_Instructions to follow_
Please work out how many lines in the data below hold the word "непарнокопытных", and state only the number.

_Given data_

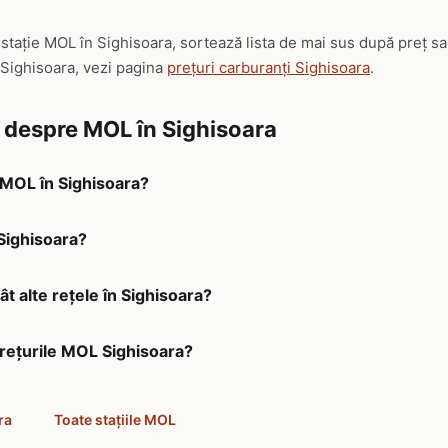
ă stație MOL în Sighisoara, sortează lista de mai sus după preț s
 Sighisoara, vezi pagina
prețuri carburanți Sighisoara
.
e despre MOL în Sighisoara
a MOL în Sighisoara?
 Sighisoara?
t alte rețele în Sighisoara?
prețurile MOL Sighisoara?
ra
Toate stațiile MOL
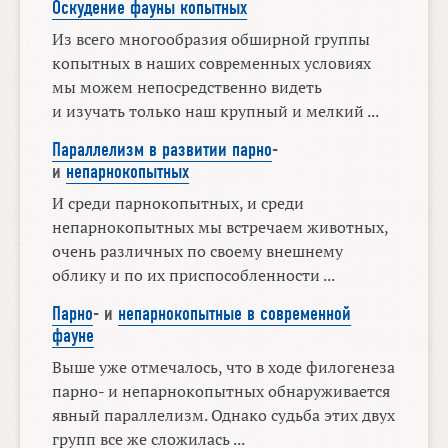
Оскудение фауны копытных
Из всего многообразия обширной группы
копытных в наших современных условиях
мы можем непосредственно видеть
и изучать только наш крупный и мелкий ...
Параллелизм в развитии парно
-
и
непарнокопытных
И среди парнокопытных, и среди
непарнокопытных мы встречаем животных,
очень различных по своему внешнему
облику и по их приспособленности ...
Парно
- и
непарнокопытные в современной
фауне
Выше уже отмечалось, что в ходе филогенеза
парно- и непарнокопытных обнаруживается
явный параллелизм. Однако судьба этих двух
групп все же сложилась ...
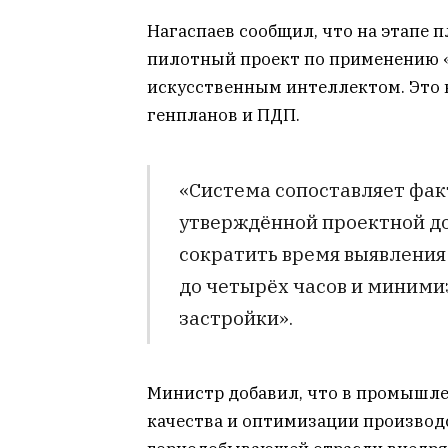
Нагаспаев сообщил, что на этапе 
пилотный проект по применению «
искусственным интеллектом. Это
генпланов и ПДП.
«Система сопоставляет фак
утверждённой проектной до
сократить время выявления
до четырёх часов и миними
застройки».
Министр добавил, что в промышл
качества и оптимизации производ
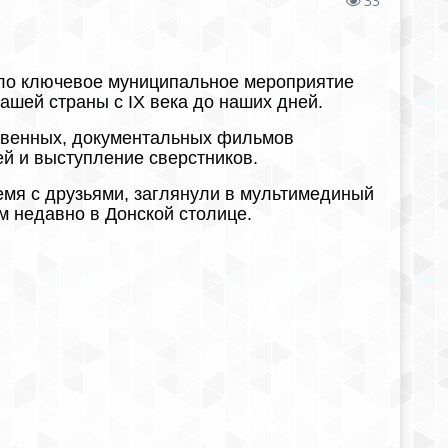
33
ло ключевое муниципальное мероприятие
ашей страны с IX века до наших дней.
твенных, документальных фильмов
ей и выступление сверстников.
емя с друзьями, заглянули в мультимединый
м недавно в Донской столице.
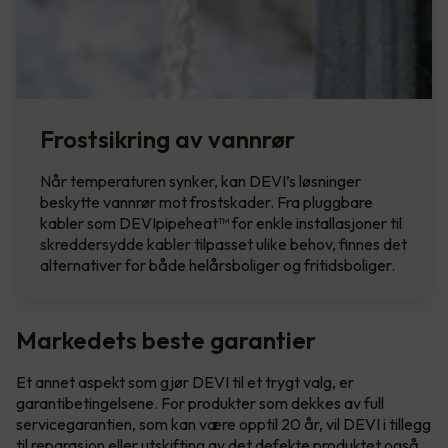
Frostsikring av vannrør
Når temperaturen synker, kan DEVI’s løsninger
beskytte vannrør mot frostskader. Fra pluggbare
kabler som DEVIpipeheat™ for enkle installasjoner til
skreddersydde kabler tilpasset ulike behov, finnes det
alternativer for både helårsboliger og fritidsboliger.
Markedets beste garantier
Et annet aspekt som gjør DEVI til et trygt valg, er
garantibetingelsene. For produkter som dekkes av full
servicegarantien, som kan være opptil 20 år, vil DEVI i tillegg
til reparasjon eller utskifting av det defekte produktet også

_Problem solution_
3